I got there and the place was steaming hot inside, like Etna in August. I asked him what the deal is. He said there were gangs roaming the streets for copper, taking apart air conditioners. It sure was making it real difficult in this place without any air conditioning.
Meanwhile, all things Italian were also heating up, we had to go find what we had been missing. It had been too long. Ready or not, we were going up. The scouts hadn’t radioed back in months; the surface of the planet was getting hotter. We had to find her and bring her back, dead or alive.

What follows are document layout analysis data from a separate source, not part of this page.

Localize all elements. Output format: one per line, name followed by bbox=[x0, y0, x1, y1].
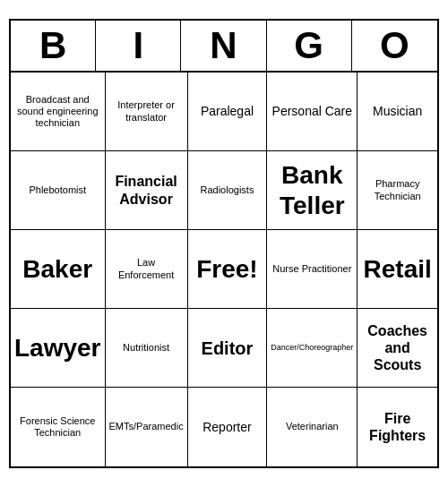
cell-text-14: Retail bbox=[364, 254, 432, 285]
cell-text-18: Dancer/Choreographer bbox=[271, 343, 353, 353]
header-letter-i: I bbox=[96, 21, 181, 71]
cell-text-1: Interpreter or translator bbox=[109, 99, 184, 123]
bingo-card: BINGO Broadcast and sound engineering te… bbox=[9, 19, 439, 468]
bingo-grid: Broadcast and sound engineering technici… bbox=[11, 73, 437, 466]
cell-text-3: Personal Care bbox=[272, 104, 353, 119]
cell-text-19: Coaches and Scouts bbox=[361, 322, 434, 374]
cell-text-16: Nutritionist bbox=[123, 342, 169, 354]
bingo-cell-2: Paralegal bbox=[188, 73, 268, 151]
bingo-cell-11: Law Enforcement bbox=[106, 230, 188, 309]
bingo-cell-14: Retail bbox=[358, 230, 437, 309]
cell-text-22: Reporter bbox=[202, 420, 251, 435]
bingo-cell-21: EMTs/Paramedic bbox=[106, 388, 188, 466]
bingo-cell-17: Editor bbox=[188, 309, 268, 388]
cell-text-2: Paralegal bbox=[201, 104, 254, 119]
cell-text-7: Radiologists bbox=[201, 184, 254, 196]
header-letter-o: O bbox=[352, 21, 437, 71]
cell-text-11: Law Enforcement bbox=[109, 257, 184, 280]
bingo-cell-24: Fire Fighters bbox=[358, 388, 437, 466]
bingo-cell-9: Pharmacy Technician bbox=[358, 151, 437, 230]
bingo-cell-3: Personal Care bbox=[267, 73, 358, 151]
cell-text-15: Lawyer bbox=[14, 333, 101, 363]
bingo-cell-10: Baker bbox=[11, 230, 106, 309]
header-letter-g: G bbox=[267, 21, 352, 71]
bingo-cell-18: Dancer/Choreographer bbox=[267, 309, 358, 388]
cell-text-6: Financial Advisor bbox=[109, 173, 184, 207]
bingo-cell-5: Phlebotomist bbox=[11, 151, 106, 230]
cell-text-24: Fire Fighters bbox=[361, 410, 434, 444]
cell-text-12: Free! bbox=[196, 254, 257, 285]
cell-text-13: Nurse Practitioner bbox=[272, 263, 351, 275]
cell-text-0: Broadcast and sound engineering technici… bbox=[14, 94, 101, 130]
bingo-cell-13: Nurse Practitioner bbox=[267, 230, 358, 309]
cell-text-17: Editor bbox=[202, 337, 254, 359]
bingo-cell-12: Free! bbox=[188, 230, 268, 309]
header-letter-b: B bbox=[11, 21, 96, 71]
bingo-cell-19: Coaches and Scouts bbox=[358, 309, 437, 388]
bingo-cell-23: Veterinarian bbox=[267, 388, 358, 466]
bingo-cell-22: Reporter bbox=[188, 388, 268, 466]
bingo-cell-8: Bank Teller bbox=[267, 151, 358, 230]
cell-text-5: Phlebotomist bbox=[29, 184, 86, 196]
cell-text-8: Bank Teller bbox=[271, 160, 353, 220]
cell-text-9: Pharmacy Technician bbox=[361, 178, 434, 201]
bingo-cell-1: Interpreter or translator bbox=[106, 73, 188, 151]
cell-text-23: Veterinarian bbox=[286, 421, 339, 432]
cell-text-4: Musician bbox=[373, 104, 422, 119]
cell-text-20: Forensic Science Technician bbox=[14, 415, 101, 439]
bingo-cell-6: Financial Advisor bbox=[106, 151, 188, 230]
bingo-header: BINGO bbox=[11, 21, 437, 73]
bingo-cell-7: Radiologists bbox=[188, 151, 268, 230]
header-letter-n: N bbox=[181, 21, 266, 71]
bingo-cell-20: Forensic Science Technician bbox=[11, 388, 106, 466]
bingo-cell-4: Musician bbox=[358, 73, 437, 151]
bingo-cell-16: Nutritionist bbox=[106, 309, 188, 388]
bingo-cell-15: Lawyer bbox=[11, 309, 106, 388]
cell-text-21: EMTs/Paramedic bbox=[109, 421, 184, 432]
bingo-cell-0: Broadcast and sound engineering technici… bbox=[11, 73, 106, 151]
cell-text-10: Baker bbox=[22, 254, 92, 285]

The scouts were supported by all the New-Age efforts, Slow Food, Demeter and even the USDA Organic group. They were looking for her, in all her pure and simple way. What they used to call traditional. Now we think of traditional as just something they did back then, and put our ways upon the times. But back then, they had integrity; they did it in harmony with nature and the world around them.
Then something happened, they took Mother Nature for a ride and held her hostage. There she was, off in a corner of the Milky Way Galaxy, tied up like some combatant, like some Guantanamera.
This was our new Crusade, to find our unspoiled red wine and bring her back to prominence. Not some overmatriculated Sangiovese posing like it were some garagista on vacation in Tuscany. She was our Holy Grail, our Mother, our Source and our Saving Grace. She was our sister, our aunt, the girl next door, our first love. She was the quintessential red wine from Italy and we had been led astray with so many Shiraz’s and Malbec’s and Bonarda’s and Zinfandel’s.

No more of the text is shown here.